[Dataset entries]
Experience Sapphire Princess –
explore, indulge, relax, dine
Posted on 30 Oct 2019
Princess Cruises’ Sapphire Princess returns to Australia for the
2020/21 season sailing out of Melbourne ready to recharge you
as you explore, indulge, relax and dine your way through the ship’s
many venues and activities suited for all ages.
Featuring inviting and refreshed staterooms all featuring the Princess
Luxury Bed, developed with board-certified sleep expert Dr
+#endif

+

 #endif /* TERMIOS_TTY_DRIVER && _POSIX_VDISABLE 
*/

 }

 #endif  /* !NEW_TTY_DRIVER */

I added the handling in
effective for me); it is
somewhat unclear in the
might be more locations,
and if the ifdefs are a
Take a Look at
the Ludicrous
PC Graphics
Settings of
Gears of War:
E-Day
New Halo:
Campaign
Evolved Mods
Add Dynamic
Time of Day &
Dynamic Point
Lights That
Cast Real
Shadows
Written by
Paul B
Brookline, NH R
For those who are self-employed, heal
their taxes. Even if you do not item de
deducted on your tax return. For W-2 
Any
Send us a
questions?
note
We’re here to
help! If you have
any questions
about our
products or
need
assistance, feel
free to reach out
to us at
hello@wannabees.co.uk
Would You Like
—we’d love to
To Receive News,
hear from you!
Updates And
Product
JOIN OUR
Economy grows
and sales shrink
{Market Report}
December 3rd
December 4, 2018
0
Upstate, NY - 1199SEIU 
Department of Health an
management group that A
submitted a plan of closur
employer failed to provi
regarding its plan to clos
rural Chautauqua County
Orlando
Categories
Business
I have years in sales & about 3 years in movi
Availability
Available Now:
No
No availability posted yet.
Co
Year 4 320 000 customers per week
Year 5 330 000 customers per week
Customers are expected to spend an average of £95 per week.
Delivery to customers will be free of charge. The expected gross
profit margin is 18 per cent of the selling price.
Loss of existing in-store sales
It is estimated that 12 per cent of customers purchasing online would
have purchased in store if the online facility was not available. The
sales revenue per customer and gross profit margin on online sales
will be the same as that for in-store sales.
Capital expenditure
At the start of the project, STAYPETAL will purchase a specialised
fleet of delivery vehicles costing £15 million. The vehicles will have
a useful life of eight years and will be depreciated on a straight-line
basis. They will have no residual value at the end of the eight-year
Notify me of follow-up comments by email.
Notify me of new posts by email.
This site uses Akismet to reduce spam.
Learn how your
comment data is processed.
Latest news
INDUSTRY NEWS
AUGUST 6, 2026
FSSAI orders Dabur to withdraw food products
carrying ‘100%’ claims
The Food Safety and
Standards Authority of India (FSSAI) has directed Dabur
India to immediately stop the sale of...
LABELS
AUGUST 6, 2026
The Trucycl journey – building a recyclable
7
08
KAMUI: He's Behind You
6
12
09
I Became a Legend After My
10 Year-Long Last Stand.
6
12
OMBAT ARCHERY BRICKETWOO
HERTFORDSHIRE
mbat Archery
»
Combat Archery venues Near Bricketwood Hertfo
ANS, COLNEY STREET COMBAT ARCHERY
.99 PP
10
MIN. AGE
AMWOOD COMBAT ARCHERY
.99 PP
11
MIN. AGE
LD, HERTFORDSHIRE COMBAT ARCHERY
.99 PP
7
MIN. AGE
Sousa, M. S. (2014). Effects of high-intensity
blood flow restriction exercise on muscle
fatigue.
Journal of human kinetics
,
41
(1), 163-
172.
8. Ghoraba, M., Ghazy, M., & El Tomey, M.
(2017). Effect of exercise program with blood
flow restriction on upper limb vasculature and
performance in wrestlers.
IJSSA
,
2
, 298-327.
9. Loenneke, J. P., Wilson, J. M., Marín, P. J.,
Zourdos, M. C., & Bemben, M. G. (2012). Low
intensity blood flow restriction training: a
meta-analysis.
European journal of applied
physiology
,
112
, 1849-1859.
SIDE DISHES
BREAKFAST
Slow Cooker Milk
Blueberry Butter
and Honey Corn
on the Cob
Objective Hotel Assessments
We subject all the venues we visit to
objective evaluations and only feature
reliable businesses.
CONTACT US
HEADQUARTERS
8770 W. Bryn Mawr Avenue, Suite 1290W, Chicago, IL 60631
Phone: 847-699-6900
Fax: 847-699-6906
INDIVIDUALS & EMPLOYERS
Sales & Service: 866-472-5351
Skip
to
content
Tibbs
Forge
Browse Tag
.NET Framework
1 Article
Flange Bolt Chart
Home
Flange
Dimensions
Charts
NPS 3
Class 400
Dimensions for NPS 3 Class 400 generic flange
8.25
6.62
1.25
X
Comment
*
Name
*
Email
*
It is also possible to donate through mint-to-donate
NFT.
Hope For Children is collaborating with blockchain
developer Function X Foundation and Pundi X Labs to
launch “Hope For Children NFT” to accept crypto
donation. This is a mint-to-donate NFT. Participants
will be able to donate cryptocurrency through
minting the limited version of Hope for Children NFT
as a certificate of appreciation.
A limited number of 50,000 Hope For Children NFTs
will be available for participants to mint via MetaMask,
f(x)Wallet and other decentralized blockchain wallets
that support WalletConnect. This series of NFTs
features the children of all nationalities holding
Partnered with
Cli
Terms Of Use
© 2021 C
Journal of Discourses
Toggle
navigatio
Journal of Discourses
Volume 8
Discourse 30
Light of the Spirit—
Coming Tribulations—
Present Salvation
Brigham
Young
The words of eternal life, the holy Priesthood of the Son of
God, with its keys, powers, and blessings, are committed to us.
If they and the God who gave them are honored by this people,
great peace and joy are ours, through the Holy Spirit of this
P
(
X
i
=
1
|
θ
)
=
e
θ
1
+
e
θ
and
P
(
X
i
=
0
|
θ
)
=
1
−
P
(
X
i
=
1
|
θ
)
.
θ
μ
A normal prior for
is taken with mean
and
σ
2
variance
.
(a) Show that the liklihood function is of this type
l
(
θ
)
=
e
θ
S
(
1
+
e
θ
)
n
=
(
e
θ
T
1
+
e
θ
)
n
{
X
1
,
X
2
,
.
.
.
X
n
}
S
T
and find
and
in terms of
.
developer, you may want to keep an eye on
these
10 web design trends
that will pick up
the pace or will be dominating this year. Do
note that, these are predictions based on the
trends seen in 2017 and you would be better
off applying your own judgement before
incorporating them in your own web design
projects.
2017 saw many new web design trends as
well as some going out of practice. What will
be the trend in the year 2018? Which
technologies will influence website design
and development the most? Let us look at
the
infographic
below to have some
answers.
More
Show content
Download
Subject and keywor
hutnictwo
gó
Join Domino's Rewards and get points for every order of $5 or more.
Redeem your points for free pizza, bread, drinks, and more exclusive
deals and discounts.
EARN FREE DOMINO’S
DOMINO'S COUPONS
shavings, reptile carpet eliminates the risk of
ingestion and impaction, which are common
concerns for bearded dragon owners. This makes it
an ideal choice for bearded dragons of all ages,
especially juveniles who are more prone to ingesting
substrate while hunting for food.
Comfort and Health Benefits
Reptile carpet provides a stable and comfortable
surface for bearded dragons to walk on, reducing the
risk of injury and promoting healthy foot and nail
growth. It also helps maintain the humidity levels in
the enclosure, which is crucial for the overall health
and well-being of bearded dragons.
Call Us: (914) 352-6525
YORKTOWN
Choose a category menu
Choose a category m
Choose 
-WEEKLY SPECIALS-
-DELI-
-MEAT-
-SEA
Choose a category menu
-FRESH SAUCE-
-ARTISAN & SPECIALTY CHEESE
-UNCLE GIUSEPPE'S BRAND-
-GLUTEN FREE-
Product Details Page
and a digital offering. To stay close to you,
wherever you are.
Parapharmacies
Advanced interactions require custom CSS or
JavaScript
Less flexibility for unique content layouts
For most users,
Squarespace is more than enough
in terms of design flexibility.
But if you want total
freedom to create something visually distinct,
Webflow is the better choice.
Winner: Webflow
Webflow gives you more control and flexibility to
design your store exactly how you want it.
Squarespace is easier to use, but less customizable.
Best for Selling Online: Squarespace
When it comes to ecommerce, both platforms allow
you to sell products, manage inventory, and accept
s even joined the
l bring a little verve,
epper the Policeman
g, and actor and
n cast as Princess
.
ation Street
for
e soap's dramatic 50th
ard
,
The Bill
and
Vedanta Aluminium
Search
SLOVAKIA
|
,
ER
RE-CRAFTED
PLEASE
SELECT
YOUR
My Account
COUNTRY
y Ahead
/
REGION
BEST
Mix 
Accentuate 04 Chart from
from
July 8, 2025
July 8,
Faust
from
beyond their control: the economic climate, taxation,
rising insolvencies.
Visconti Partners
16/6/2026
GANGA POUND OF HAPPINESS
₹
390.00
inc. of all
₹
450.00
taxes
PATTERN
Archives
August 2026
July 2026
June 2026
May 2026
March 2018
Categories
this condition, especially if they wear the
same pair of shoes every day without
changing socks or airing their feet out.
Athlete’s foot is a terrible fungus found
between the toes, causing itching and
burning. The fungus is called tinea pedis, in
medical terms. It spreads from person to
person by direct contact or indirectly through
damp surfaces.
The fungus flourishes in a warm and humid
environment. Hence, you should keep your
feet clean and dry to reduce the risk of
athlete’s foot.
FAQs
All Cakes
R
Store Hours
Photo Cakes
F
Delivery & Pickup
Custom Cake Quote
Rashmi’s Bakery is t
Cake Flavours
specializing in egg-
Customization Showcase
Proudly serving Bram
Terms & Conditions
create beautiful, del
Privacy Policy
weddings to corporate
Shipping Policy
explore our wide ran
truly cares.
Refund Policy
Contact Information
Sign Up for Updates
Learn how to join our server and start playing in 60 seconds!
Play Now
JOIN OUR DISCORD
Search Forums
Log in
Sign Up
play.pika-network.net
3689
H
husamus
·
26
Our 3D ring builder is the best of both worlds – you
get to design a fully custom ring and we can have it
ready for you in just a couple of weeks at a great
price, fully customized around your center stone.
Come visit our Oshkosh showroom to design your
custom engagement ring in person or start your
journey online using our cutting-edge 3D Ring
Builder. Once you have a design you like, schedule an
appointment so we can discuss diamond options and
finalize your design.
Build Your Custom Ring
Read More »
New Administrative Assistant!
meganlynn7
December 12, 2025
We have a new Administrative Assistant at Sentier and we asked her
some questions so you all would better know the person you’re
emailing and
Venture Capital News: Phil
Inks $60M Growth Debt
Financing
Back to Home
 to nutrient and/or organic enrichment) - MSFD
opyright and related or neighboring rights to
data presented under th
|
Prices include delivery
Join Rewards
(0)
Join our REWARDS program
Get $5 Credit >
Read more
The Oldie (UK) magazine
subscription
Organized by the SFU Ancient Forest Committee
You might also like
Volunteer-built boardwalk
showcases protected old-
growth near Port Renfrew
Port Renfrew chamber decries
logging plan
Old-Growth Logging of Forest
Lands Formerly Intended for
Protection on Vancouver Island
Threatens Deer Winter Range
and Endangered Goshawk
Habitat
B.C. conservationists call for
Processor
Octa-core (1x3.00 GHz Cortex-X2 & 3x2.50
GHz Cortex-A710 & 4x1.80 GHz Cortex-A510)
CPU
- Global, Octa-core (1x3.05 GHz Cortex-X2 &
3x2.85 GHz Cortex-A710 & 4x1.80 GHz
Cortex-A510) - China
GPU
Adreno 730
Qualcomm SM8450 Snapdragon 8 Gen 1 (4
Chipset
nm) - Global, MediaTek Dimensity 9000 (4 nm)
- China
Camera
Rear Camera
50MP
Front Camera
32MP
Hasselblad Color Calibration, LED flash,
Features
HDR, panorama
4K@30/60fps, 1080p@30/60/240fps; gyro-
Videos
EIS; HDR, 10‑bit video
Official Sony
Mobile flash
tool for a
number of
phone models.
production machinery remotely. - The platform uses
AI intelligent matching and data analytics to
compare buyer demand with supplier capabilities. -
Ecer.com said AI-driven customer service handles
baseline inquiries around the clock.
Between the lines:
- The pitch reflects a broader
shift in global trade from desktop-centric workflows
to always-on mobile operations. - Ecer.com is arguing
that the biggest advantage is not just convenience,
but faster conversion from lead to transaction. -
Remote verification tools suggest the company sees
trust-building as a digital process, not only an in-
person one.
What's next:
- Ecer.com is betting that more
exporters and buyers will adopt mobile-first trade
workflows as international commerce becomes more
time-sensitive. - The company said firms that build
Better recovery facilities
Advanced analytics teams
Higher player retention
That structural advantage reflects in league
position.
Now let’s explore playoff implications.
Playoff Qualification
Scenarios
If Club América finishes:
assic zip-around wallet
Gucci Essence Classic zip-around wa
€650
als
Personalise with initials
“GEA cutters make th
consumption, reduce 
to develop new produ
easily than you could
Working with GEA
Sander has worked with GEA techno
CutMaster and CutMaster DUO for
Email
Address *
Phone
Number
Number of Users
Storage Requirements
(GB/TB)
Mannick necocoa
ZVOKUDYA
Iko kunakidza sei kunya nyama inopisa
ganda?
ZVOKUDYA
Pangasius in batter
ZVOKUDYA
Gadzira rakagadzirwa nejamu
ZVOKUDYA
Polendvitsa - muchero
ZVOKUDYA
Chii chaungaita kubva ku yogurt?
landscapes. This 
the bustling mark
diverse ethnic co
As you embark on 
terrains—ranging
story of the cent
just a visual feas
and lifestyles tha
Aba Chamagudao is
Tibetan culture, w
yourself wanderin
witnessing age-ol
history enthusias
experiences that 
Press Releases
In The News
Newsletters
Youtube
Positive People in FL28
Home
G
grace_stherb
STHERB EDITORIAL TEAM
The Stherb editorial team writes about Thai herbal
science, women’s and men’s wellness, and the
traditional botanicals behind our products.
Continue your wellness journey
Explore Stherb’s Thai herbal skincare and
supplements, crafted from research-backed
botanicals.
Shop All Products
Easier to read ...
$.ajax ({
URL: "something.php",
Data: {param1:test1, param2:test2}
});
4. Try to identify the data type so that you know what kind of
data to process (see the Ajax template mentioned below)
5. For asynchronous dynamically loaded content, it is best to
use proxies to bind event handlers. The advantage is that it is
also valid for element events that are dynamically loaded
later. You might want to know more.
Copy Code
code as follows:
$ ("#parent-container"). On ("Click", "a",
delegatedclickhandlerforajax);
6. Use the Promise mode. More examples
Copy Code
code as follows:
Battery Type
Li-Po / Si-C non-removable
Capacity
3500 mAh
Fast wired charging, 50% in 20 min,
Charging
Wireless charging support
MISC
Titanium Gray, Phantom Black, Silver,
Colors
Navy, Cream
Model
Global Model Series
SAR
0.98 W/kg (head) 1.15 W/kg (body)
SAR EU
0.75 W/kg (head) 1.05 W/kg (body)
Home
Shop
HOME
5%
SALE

▶ [Your goal]
Start with the line above that contains "deals and discounts." and end with the line that contains "Vedanta Aluminium". Write out those lines exactly, and only those.

▶ [Exercise solution]
deals and discounts.
EARN FREE DOMINO’S
DOMINO'S COUPONS
shavings, reptile carpet eliminates the risk of
ingestion and impaction, which are common
concerns for bearded dragon owners. This makes it
an ideal choice for bearded dragons of all ages,
especially juveniles who are more prone to ingesting
substrate while hunting for food.
Comfort and Health Benefits
Reptile carpet provides a stable and comfortable
surface for bearded dragons to walk on, reducing the
risk of injury and promoting healthy foot and nail
growth. It also helps maintain the humidity levels in
the enclosure, which is crucial for the overall health
and well-being of bearded dragons.
Call Us: (914) 352-6525
YORKTOWN
Choose a category menu
Choose a category m
Choose 
-WEEKLY SPECIALS-
-DELI-
-MEAT-
-SEA
Choose a category menu
-FRESH SAUCE-
-ARTISAN & SPECIALTY CHEESE
-UNCLE GIUSEPPE'S BRAND-
-GLUTEN FREE-
Product Details Page
and a digital offering. To stay close to you,
wherever you are.
Parapharmacies
Advanced interactions require custom CSS or
JavaScript
Less flexibility for unique content layouts
For most users,
Squarespace is more than enough
in terms of design flexibility.
But if you want total
freedom to create something visually distinct,
Webflow is the better choice.
Winner: Webflow
Webflow gives you more control and flexibility to
design your store exactly how you want it.
Squarespace is easier to use, but less customizable.
Best for Selling Online: Squarespace
When it comes to ecommerce, both platforms allow
you to sell products, manage inventory, and accept
s even joined the
l bring a little verve,
epper the Policeman
g, and actor and
n cast as Princess
.
ation Street
for
e soap's dramatic 50th
ard
,
The Bill
and
Vedanta Aluminium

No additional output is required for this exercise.